(Records from a collection)

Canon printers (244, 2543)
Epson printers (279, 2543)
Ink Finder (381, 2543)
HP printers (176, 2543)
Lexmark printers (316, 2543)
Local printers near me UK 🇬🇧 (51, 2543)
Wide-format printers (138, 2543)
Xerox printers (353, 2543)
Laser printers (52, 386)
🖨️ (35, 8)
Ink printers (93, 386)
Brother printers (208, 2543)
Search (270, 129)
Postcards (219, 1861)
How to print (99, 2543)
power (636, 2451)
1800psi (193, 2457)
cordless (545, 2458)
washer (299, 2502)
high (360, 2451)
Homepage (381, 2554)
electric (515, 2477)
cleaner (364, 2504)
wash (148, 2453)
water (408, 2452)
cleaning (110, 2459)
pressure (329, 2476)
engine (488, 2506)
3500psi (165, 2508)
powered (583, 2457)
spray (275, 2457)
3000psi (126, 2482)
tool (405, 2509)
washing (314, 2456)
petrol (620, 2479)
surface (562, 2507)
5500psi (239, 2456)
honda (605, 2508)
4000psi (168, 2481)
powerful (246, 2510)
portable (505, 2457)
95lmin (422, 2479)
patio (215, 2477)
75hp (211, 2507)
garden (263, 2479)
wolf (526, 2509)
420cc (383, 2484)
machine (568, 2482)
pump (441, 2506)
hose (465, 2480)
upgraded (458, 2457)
---
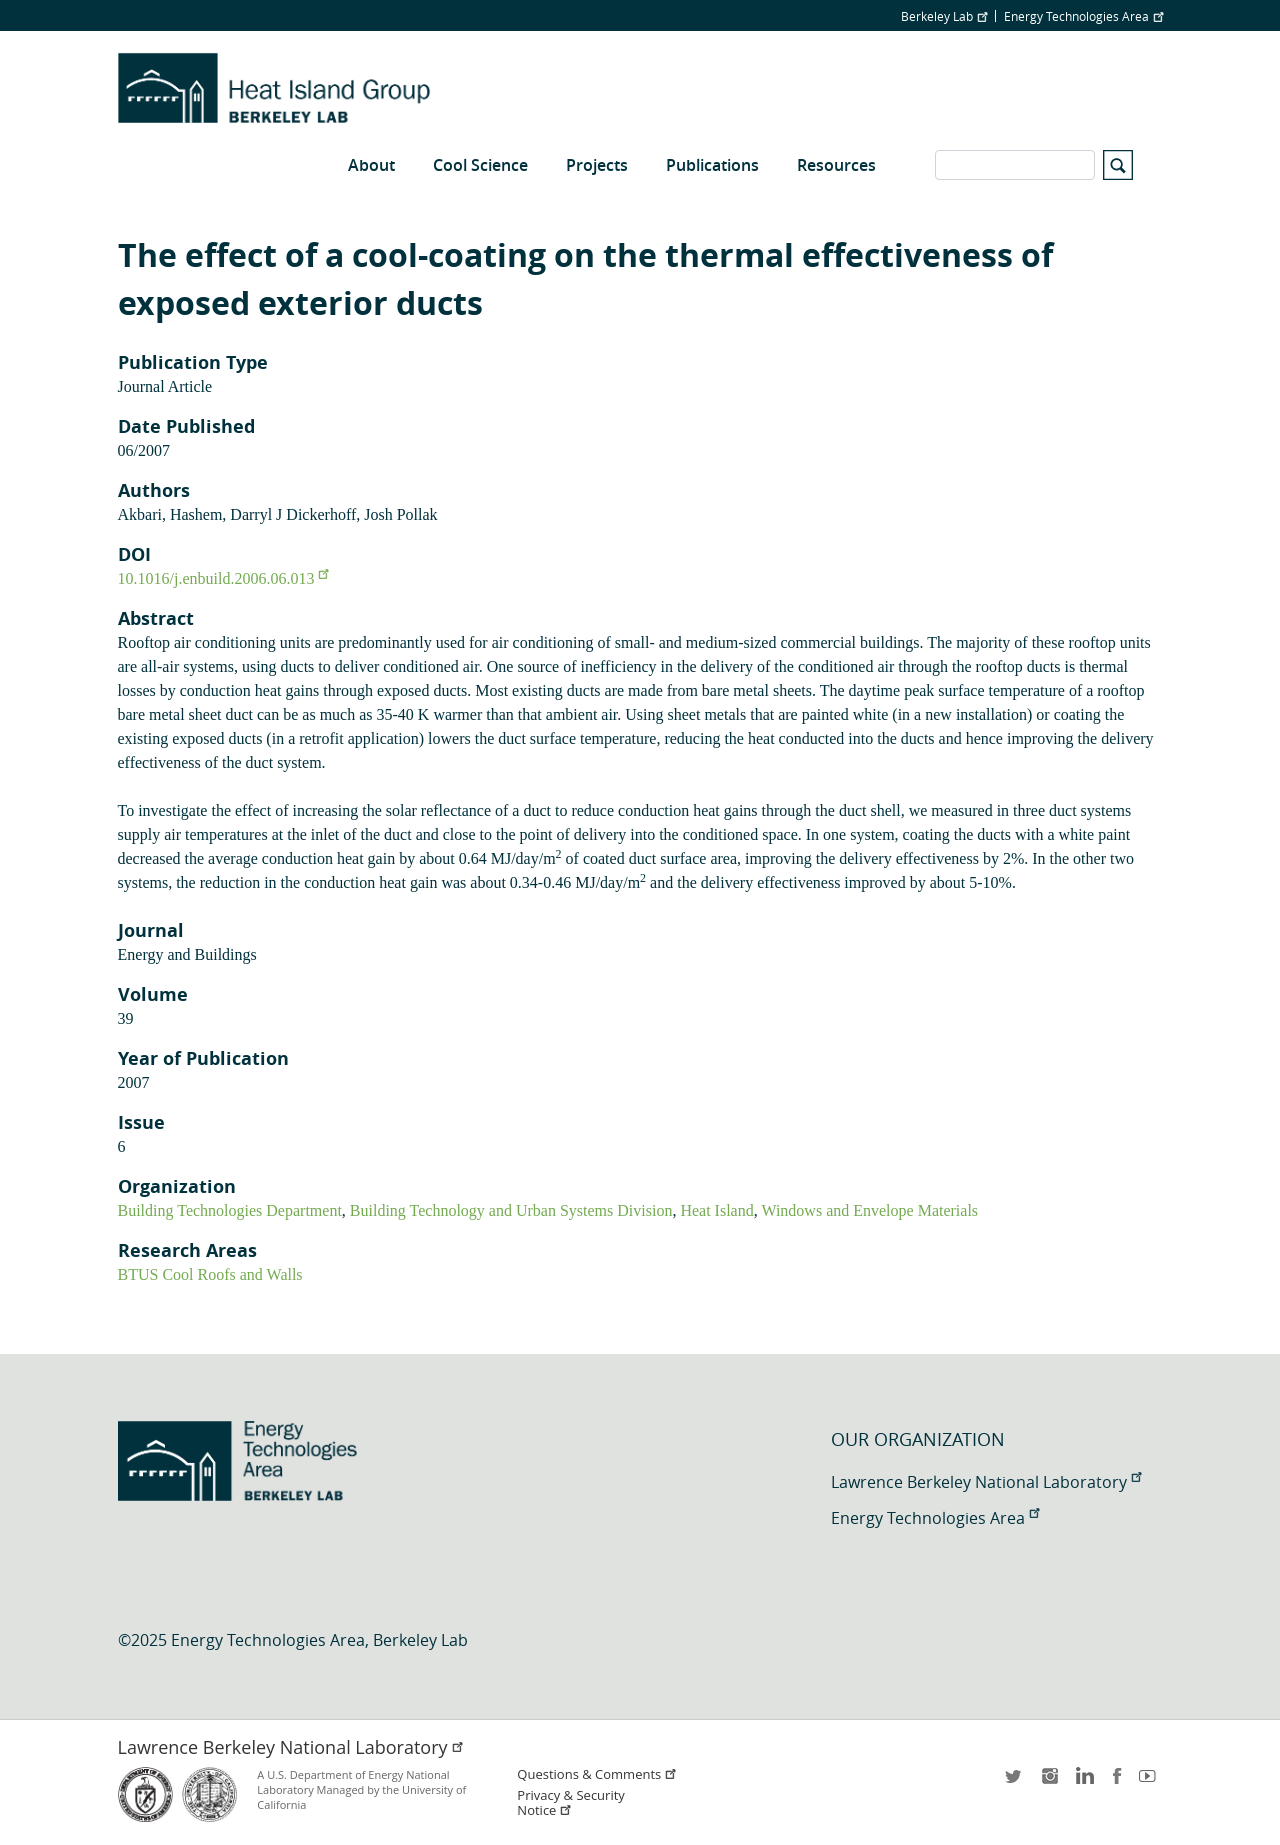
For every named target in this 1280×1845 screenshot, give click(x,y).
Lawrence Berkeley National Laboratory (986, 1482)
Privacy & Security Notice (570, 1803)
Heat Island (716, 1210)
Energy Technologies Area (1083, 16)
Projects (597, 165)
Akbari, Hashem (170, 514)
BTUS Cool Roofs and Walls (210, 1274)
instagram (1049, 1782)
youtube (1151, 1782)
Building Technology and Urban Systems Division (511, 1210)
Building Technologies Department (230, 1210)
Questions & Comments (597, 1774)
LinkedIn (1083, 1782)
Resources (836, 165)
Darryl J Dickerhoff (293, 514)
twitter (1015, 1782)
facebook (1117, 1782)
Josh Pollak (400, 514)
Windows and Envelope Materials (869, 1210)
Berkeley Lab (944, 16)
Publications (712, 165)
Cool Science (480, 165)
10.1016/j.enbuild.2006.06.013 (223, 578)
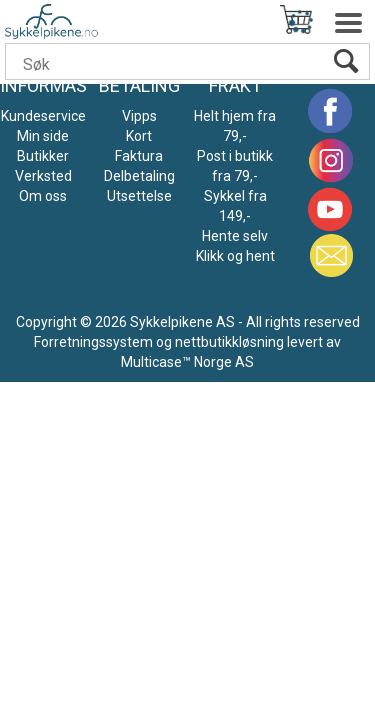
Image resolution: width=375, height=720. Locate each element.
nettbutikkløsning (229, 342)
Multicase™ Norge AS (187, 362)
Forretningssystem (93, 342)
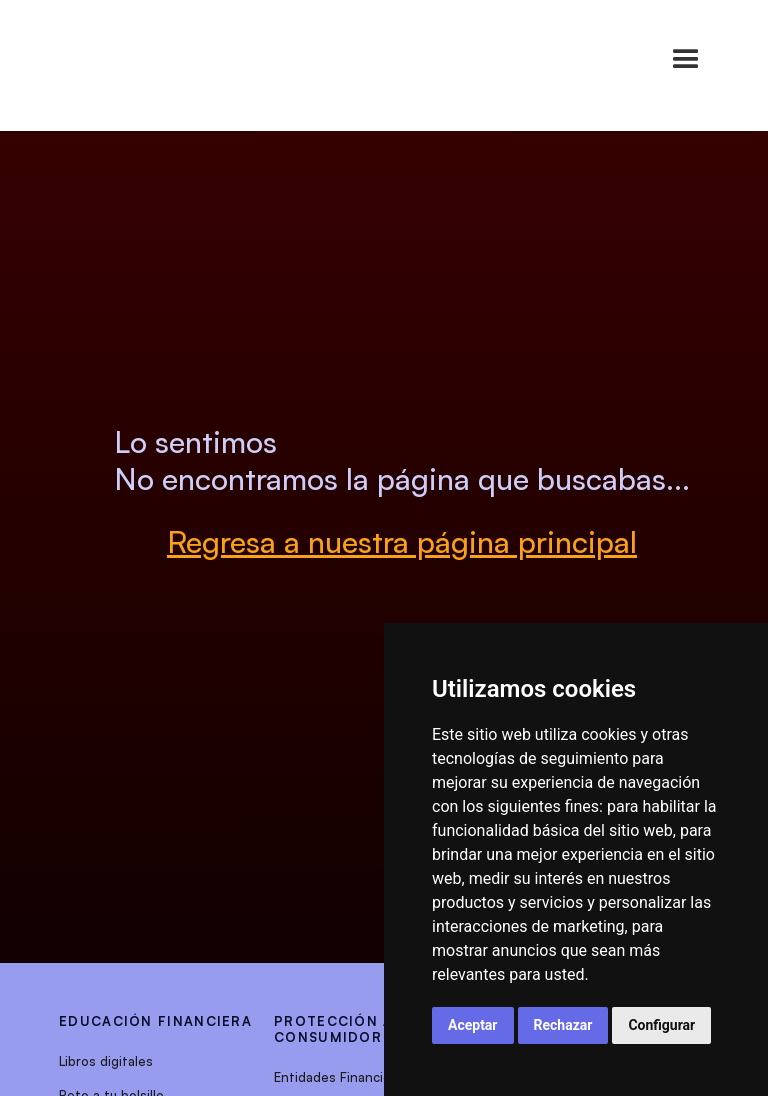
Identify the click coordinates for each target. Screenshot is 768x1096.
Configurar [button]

▶ Task details
Print, from the entries above, the line with "Ink printers (93, 386)", the line with "upgraded (458, 2457)" and all lines between them, exactly and with nothing else.

▶ Response
Ink printers (93, 386)
Brother printers (208, 2543)
Search (270, 129)
Postcards (219, 1861)
How to print (99, 2543)
power (636, 2451)
1800psi (193, 2457)
cordless (545, 2458)
washer (299, 2502)
high (360, 2451)
Homepage (381, 2554)
electric (515, 2477)
cleaner (364, 2504)
wash (148, 2453)
water (408, 2452)
cleaning (110, 2459)
pressure (329, 2476)
engine (488, 2506)
3500psi (165, 2508)
powered (583, 2457)
spray (275, 2457)
3000psi (126, 2482)
tool (405, 2509)
washing (314, 2456)
petrol (620, 2479)
surface (562, 2507)
5500psi (239, 2456)
honda (605, 2508)
4000psi (168, 2481)
powerful (246, 2510)
portable (505, 2457)
95lmin (422, 2479)
patio (215, 2477)
75hp (211, 2507)
garden (263, 2479)
wolf (526, 2509)
420cc (383, 2484)
machine (568, 2482)
pump (441, 2506)
hose (465, 2480)
upgraded (458, 2457)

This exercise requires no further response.